Annie Gaus, a freelance writer and producer in San Francisco, tweeted Wednesday morning that she "Just passed a 'self-driving' Uber that lurched into the intersection on Van Ness [Avenue], on a red, nearly hitting my Lyft." [...] "It was close enough that both myself and the driver reacted and were like, 'Shit,'" she said. "It stopped suddenly and stayed like that, as you see in the photo."

SFPD traffic division unaware of self-driving Uber fleet on city streets

With Uber's self-driving cars now on the streets of San Francisco, the enforcement of traffic violations is in the hands of The City's Police Traffic Company, which was unaware Wednesday morning that the vehicles began roaming city streets that day. [...]

"I was unaware the cars have been released in the wild," said San Francisco Police Traffic Company Sgt. Will Murray. "Isn't that like the headless horsemen?"

"They are required to have someone seated in the front driver's portion of the vehicle," said Murray, who added that, "If they were committing flagrant violations, if they were not obeying the laws" then traffic officers will pull them over and ticket them.

He did not say if that had yet occurred or how one goes about ticketing a car driven by a computer.

Uber ordered to halt self-driving cars on SF streets

Uber's action is illegal, California DMV Deputy Director Brian G. Soublet wrote in a letter to Uber late Wednesday, which was also sent to press. Soublet added that the ride-hail behemoth was required to obtain an autonomous vehicle testing permit before operating self-driving vehicles on city streets.

"If Uber does not confirm immediately that it will stop its launch and seek a testing permit, DMV will initiate legal action," the DMV wrote, "including, but not limited to, seeking injunctive relief."

Uber Blames Its Drivers As More Reports Of Self-Driving Cars Running Red Lights Surface

Suggesting that this was more than first day jitters, KRON 4 got its hands on a set of photos that the channel says show an autonomous Uber driving through a red light on Harrison at 4th Street. The pictures were taken on Sunday morning, which means that the car was likely being used for testing or mapping purposes and did not carry a paying passenger. Still, it would suggest that the software piloting the autonomous vehicles had problems as recently as three days before the much publicized launch of the autonomous ride-hail service. That is, unless these incidents are all the result of human error -- a.k.a. Uber drivers.

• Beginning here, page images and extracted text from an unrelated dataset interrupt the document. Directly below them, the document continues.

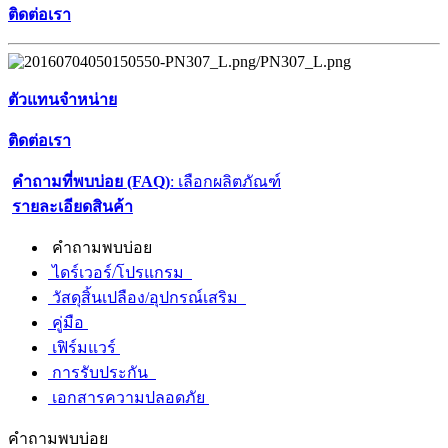
ติดต่อเรา
ตัวแทนจำหน่าย
ติดต่อเรา
คำถามที่พบบ่อย (FAQ)
: เลือกผลิตภัณฑ์
รายละเอียดสินค้า
คำถามพบบ่อย
ไดร์เวอร์/โปรแกรม
วัสดุสิ้นเปลือง/อุปกรณ์เสริม
คู่มือ
เฟิร์มแวร์
การรับประกัน
เอกสารความปลอดภัย
คำถามพบบ่อย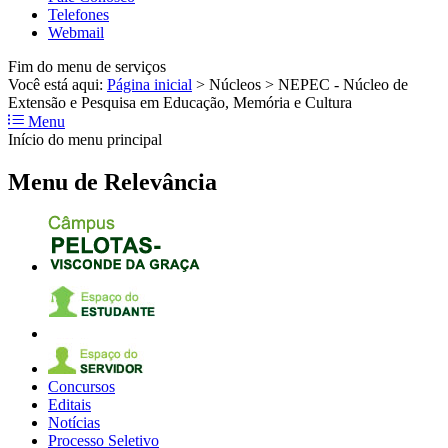
Telefones
Webmail
Fim do menu de serviços
Você está aqui:
Página inicial
>
Núcleos
>
NEPEC - Núcleo de
Extensão e Pesquisa em Educação, Memória e Cultura
Menu
Início do menu principal
Menu de Relevância
Concursos
Editais
Notícias
Processo Seletivo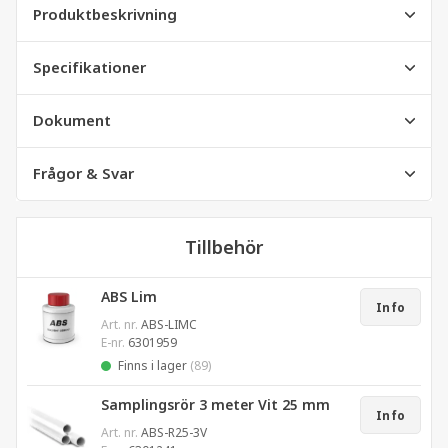
Produktbeskrivning
Specifikationer
Dokument
Frågor & Svar
Tillbehör
ABS Lim
Info
Art. nr.
ABS-LIMC
E-nr.
6301959
Finns i lager
(89)
Samplingsrör 3 meter Vit 25 mm
Info
Art. nr.
ABS-R25-3V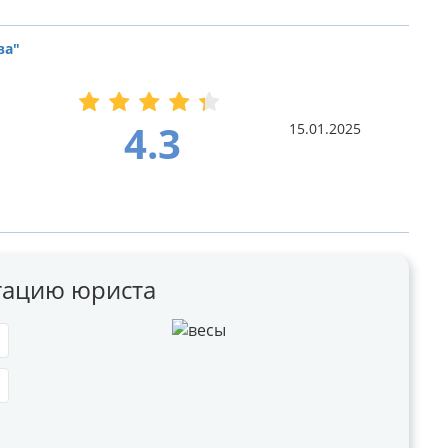
ва"
4.3
15.01.2025
ьтацию юриста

"These incidents were due to human error," an Uber spokesperson told the Guardian about the both the Van Ness incident and the 3rd Street incident. "This is why we believe so much in making the roads safer by building self-driving Ubers. The drivers involved have been suspended while we continue to investigate."

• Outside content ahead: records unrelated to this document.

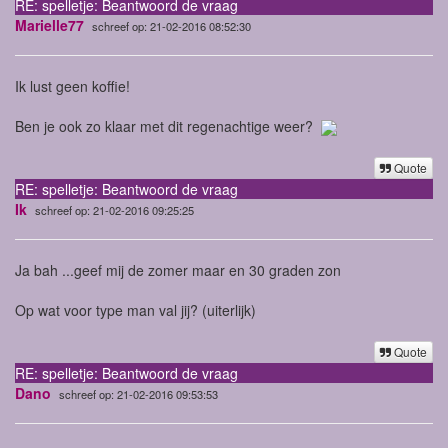
RE: spelletje: Beantwoord de vraag
Marielle77
schreef op: 21-02-2016 08:52:30
Ik lust geen koffie!
Ben je ook zo klaar met dit regenachtige weer?
Quote
RE: spelletje: Beantwoord de vraag
Ik
schreef op: 21-02-2016 09:25:25
Ja bah ...geef mij de zomer maar en 30 graden zon
Op wat voor type man val jij? (uiterlijk)
Quote
RE: spelletje: Beantwoord de vraag
Dano
schreef op: 21-02-2016 09:53:53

Isn't that neat? It's the humans, not the un-permitted software, that is at fault according to Uber. Unfortunately, that argument likely won't sway the DMV.

So let's see...

The self-driving software is bad enough that they run red lights and make dangerous turns... but they have humans in the drivers' seat! Who are also so terrible at their jobs that they can't prevent the car from running red lights and must be fired.

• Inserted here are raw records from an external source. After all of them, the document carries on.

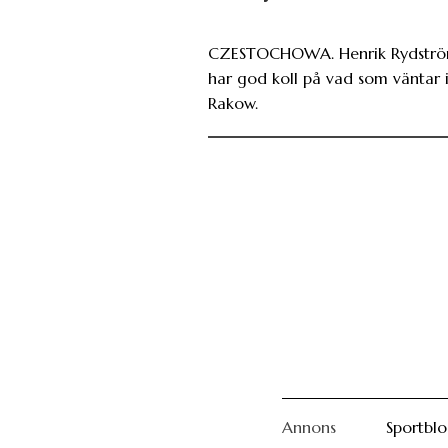
CZESTOCHOWA. Henrik Rydstr
har god koll på vad som väntar 
Rakow.
Annons
Sportbl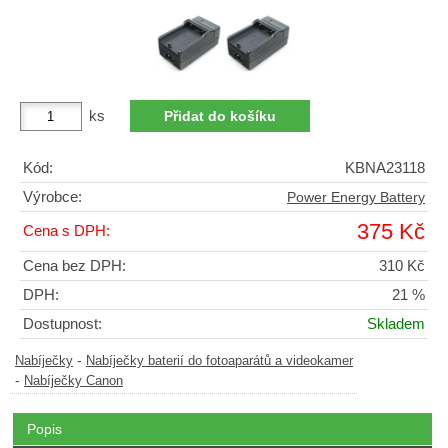
ks
Kód:
KBNA23118
Výrobce:
Power Energy Battery
375 Kč
Cena s DPH:
Cena bez DPH:
310 Kč
DPH:
21 %
Dostupnost:
Skladem
-
Nabíječky
Nabíječky baterií do fotoaparátů a videokamer
-
Nabíječky Canon
Popis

I guess none of us are as incompetent as all of us? The software is so bad that it makes human drivers even worse?

The usual argument for self-driving cars is that they will be safer for everyone than human-piloted cars. If that hypothesis turns out to be true, then I'm all for them! One can even imagine a shiny Starfleet future where self-driving cars lead to the end of personal car ownership and dramatic emissions reduction. Enter the shimmering arc!

Uber, of course, does not give the slightest fractional shits about whether self-driving cars are safer or cleaner: they are interested in them because they are cheaper. Allow me to remind you of this bit from Fight Club:

I'm a recall coordinator. My job is to apply the formula. It's a story problem.

A new car built by my company leaves somewhere traveling at 60 miles per hour. The rear differential locks up. The car crashes and burns with everyone trapped inside. Now: do we initiate a recall?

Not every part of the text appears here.